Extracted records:
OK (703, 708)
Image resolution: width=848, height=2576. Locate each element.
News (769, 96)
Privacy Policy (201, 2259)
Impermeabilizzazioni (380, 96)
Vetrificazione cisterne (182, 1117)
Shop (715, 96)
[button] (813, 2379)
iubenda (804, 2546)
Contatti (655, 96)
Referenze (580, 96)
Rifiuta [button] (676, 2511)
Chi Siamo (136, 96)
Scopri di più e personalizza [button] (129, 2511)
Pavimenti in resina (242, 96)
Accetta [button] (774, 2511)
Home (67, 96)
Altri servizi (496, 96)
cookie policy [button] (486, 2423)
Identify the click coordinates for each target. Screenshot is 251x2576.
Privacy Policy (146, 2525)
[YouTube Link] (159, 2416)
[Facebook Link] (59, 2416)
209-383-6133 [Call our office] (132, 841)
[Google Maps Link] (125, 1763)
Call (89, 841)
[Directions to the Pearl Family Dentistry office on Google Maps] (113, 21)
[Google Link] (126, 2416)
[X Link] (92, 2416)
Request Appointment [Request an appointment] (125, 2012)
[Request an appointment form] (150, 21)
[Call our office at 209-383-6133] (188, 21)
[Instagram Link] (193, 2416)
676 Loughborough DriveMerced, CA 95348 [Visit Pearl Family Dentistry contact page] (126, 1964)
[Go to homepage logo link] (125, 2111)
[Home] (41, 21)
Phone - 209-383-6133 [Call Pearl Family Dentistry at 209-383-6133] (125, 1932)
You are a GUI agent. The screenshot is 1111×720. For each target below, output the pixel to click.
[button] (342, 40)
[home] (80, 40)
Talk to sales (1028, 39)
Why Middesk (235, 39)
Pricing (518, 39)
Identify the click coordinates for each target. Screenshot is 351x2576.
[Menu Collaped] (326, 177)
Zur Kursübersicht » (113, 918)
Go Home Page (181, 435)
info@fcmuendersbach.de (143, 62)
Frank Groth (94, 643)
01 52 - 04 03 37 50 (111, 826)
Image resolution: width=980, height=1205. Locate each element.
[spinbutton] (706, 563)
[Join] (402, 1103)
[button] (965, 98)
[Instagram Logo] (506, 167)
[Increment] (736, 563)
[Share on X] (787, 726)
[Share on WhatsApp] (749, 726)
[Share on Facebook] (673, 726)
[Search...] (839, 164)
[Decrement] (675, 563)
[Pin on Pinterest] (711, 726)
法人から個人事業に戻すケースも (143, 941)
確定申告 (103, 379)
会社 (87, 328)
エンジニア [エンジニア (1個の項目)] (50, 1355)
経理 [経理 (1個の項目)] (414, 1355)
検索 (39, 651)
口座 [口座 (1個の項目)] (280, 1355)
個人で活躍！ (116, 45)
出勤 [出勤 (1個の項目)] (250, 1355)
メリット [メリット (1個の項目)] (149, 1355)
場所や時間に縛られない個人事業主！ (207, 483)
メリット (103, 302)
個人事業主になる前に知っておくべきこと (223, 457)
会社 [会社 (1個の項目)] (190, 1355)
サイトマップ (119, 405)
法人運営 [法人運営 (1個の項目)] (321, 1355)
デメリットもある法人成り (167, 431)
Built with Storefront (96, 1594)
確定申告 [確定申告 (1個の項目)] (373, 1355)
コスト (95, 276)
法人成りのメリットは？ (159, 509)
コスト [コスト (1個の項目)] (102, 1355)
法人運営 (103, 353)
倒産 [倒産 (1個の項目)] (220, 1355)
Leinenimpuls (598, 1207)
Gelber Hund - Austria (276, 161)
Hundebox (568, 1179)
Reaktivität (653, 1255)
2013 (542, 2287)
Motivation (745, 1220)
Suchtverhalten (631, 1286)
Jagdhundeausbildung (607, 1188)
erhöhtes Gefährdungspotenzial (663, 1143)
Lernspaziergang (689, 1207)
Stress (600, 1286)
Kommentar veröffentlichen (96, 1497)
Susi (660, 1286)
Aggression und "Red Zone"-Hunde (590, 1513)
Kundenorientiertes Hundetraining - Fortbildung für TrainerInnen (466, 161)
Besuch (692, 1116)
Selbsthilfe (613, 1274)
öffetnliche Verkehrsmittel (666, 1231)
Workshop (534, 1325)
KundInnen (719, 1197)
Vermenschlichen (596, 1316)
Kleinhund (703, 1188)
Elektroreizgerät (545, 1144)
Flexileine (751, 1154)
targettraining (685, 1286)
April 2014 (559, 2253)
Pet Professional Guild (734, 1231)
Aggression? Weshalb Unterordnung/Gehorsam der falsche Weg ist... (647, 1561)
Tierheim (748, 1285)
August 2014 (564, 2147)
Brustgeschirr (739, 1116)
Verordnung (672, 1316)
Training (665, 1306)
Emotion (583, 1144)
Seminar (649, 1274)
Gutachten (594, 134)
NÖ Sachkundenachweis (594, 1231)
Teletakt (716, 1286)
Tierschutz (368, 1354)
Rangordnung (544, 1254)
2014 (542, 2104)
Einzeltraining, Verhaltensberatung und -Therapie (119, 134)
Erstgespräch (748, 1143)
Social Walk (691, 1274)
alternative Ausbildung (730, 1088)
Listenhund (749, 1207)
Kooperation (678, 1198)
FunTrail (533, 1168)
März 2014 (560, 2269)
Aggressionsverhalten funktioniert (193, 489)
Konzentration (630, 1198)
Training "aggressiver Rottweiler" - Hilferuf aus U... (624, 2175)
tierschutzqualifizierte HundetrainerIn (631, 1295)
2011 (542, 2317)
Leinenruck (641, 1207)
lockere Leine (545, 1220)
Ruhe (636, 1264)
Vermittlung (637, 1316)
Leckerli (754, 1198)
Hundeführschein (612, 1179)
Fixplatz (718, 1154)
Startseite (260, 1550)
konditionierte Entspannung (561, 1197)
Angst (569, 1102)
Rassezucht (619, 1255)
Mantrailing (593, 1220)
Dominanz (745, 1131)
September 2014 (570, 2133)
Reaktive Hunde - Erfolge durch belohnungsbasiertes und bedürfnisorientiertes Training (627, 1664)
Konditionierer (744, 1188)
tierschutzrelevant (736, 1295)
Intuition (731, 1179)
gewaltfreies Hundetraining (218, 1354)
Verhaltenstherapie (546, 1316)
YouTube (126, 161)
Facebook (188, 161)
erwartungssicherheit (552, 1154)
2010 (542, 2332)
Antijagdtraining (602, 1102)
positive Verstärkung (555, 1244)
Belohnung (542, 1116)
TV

* **ABOUT THIS TASK**
Write the data out again. Match it exactly.

* **ANSWER BOX**
OK (703, 708)
Image resolution: width=848, height=2576. Locate each element.
News (769, 96)
Privacy Policy (201, 2259)
Impermeabilizzazioni (380, 96)
Vetrificazione cisterne (182, 1117)
Shop (715, 96)
[button] (813, 2379)
iubenda (804, 2546)
Contatti (655, 96)
Referenze (580, 96)
Rifiuta [button] (676, 2511)
Chi Siamo (136, 96)
Scopri di più e personalizza [button] (129, 2511)
Pavimenti in resina (242, 96)
Accetta [button] (774, 2511)
Home (67, 96)
Altri servizi (496, 96)
cookie policy [button] (486, 2423)
Identify the click coordinates for each target. Screenshot is 251x2576.
Privacy Policy (146, 2525)
[YouTube Link] (159, 2416)
[Facebook Link] (59, 2416)
209-383-6133 [Call our office] (132, 841)
[Google Maps Link] (125, 1763)
Call (89, 841)
[Directions to the Pearl Family Dentistry office on Google Maps] (113, 21)
[Google Link] (126, 2416)
[X Link] (92, 2416)
Request Appointment [Request an appointment] (125, 2012)
[Request an appointment form] (150, 21)
[Call our office at 209-383-6133] (188, 21)
[Instagram Link] (193, 2416)
676 Loughborough DriveMerced, CA 95348 [Visit Pearl Family Dentistry contact page] (126, 1964)
[Go to homepage logo link] (125, 2111)
[Home] (41, 21)
Phone - 209-383-6133 [Call Pearl Family Dentistry at 209-383-6133] (125, 1932)
You are a GUI agent. The screenshot is 1111×720. For each target below, output the pixel to click.
[button] (342, 40)
[home] (80, 40)
Talk to sales (1028, 39)
Why Middesk (235, 39)
Pricing (518, 39)
Identify the click coordinates for each target. Screenshot is 351x2576.
[Menu Collaped] (326, 177)
Zur Kursübersicht » (113, 918)
Go Home Page (181, 435)
info@fcmuendersbach.de (143, 62)
Frank Groth (94, 643)
01 52 - 04 03 37 50 (111, 826)
Image resolution: width=980, height=1205. Locate each element.
[spinbutton] (706, 563)
[Join] (402, 1103)
[button] (965, 98)
[Instagram Logo] (506, 167)
[Increment] (736, 563)
[Share on X] (787, 726)
[Share on WhatsApp] (749, 726)
[Share on Facebook] (673, 726)
[Search...] (839, 164)
[Decrement] (675, 563)
[Pin on Pinterest] (711, 726)
法人から個人事業に戻すケースも (143, 941)
確定申告 (103, 379)
会社 (87, 328)
エンジニア [エンジニア (1個の項目)] (50, 1355)
経理 [経理 (1個の項目)] (414, 1355)
検索 (39, 651)
口座 [口座 (1個の項目)] (280, 1355)
個人で活躍！ (116, 45)
出勤 [出勤 (1個の項目)] (250, 1355)
メリット [メリット (1個の項目)] (149, 1355)
場所や時間に縛られない個人事業主！ (207, 483)
メリット (103, 302)
個人事業主になる前に知っておくべきこと (223, 457)
会社 [会社 (1個の項目)] (190, 1355)
サイトマップ (119, 405)
法人運営 [法人運営 (1個の項目)] (321, 1355)
デメリットもある法人成り (167, 431)
Built with Storefront (96, 1594)
確定申告 [確定申告 (1個の項目)] (373, 1355)
コスト (95, 276)
法人成りのメリットは？ (159, 509)
コスト [コスト (1個の項目)] (102, 1355)
法人運営 (103, 353)
倒産 [倒産 (1個の項目)] (220, 1355)
Leinenimpuls (598, 1207)
Gelber Hund - Austria (276, 161)
Hundebox (568, 1179)
Reaktivität (653, 1255)
2013 (542, 2287)
Motivation (745, 1220)
Suchtverhalten (631, 1286)
Jagdhundeausbildung (607, 1188)
erhöhtes Gefährdungspotenzial (663, 1143)
Lernspaziergang (689, 1207)
Stress (600, 1286)
Kommentar veröffentlichen (96, 1497)
Susi (660, 1286)
Aggression und "Red Zone"-Hunde (590, 1513)
Kundenorientiertes Hundetraining - Fortbildung für TrainerInnen (466, 161)
Besuch (692, 1116)
Selbsthilfe (613, 1274)
öffetnliche Verkehrsmittel (666, 1231)
Workshop (534, 1325)
KundInnen (719, 1197)
Vermenschlichen (596, 1316)
Kleinhund (703, 1188)
Elektroreizgerät (545, 1144)
Flexileine (751, 1154)
targettraining (685, 1286)
April 2014 (559, 2253)
Pet Professional Guild (734, 1231)
Aggression? Weshalb Unterordnung/Gehorsam der falsche Weg ist... (647, 1561)
Tierheim (748, 1285)
August 2014 (564, 2147)
Brustgeschirr (739, 1116)
Verordnung (672, 1316)
Training (665, 1306)
Emotion (583, 1144)
Seminar (649, 1274)
Gutachten (594, 134)
NÖ Sachkundenachweis (594, 1231)
Teletakt (716, 1286)
Tierschutz (368, 1354)
Rangordnung (544, 1254)
2014 (542, 2104)
Einzeltraining, Verhaltensberatung und -Therapie (119, 134)
Erstgespräch (748, 1143)
Social Walk (691, 1274)
alternative Ausbildung (730, 1088)
Listenhund (749, 1207)
Kooperation (678, 1198)
FunTrail (533, 1168)
März 2014 (560, 2269)
Aggressionsverhalten funktioniert (193, 489)
Konzentration (630, 1198)
Training "aggressiver Rottweiler" - Hilferuf aus U... (624, 2175)
tierschutzqualifizierte HundetrainerIn (631, 1295)
2011 (542, 2317)
Leinenruck (641, 1207)
lockere Leine (545, 1220)
Ruhe (636, 1264)
Vermittlung (637, 1316)
Leckerli (754, 1198)
Hundeführschein (612, 1179)
Fixplatz (718, 1154)
Startseite (260, 1550)
konditionierte Entspannung (561, 1197)
Angst (569, 1102)
Rassezucht (619, 1255)
Mantrailing (593, 1220)
Dominanz (745, 1131)
September 2014 (570, 2133)
Reaktive Hunde - Erfolge durch belohnungsbasiertes und bedürfnisorientiertes Training (627, 1664)
Konditionierer (744, 1188)
tierschutzrelevant (736, 1295)
Intuition (731, 1179)
gewaltfreies Hundetraining (218, 1354)
Verhaltenstherapie (546, 1316)
YouTube (126, 161)
Facebook (188, 161)
erwartungssicherheit (552, 1154)
2010 (542, 2332)
Antijagdtraining (602, 1102)
positive Verstärkung (555, 1244)
Belohnung (542, 1116)
TV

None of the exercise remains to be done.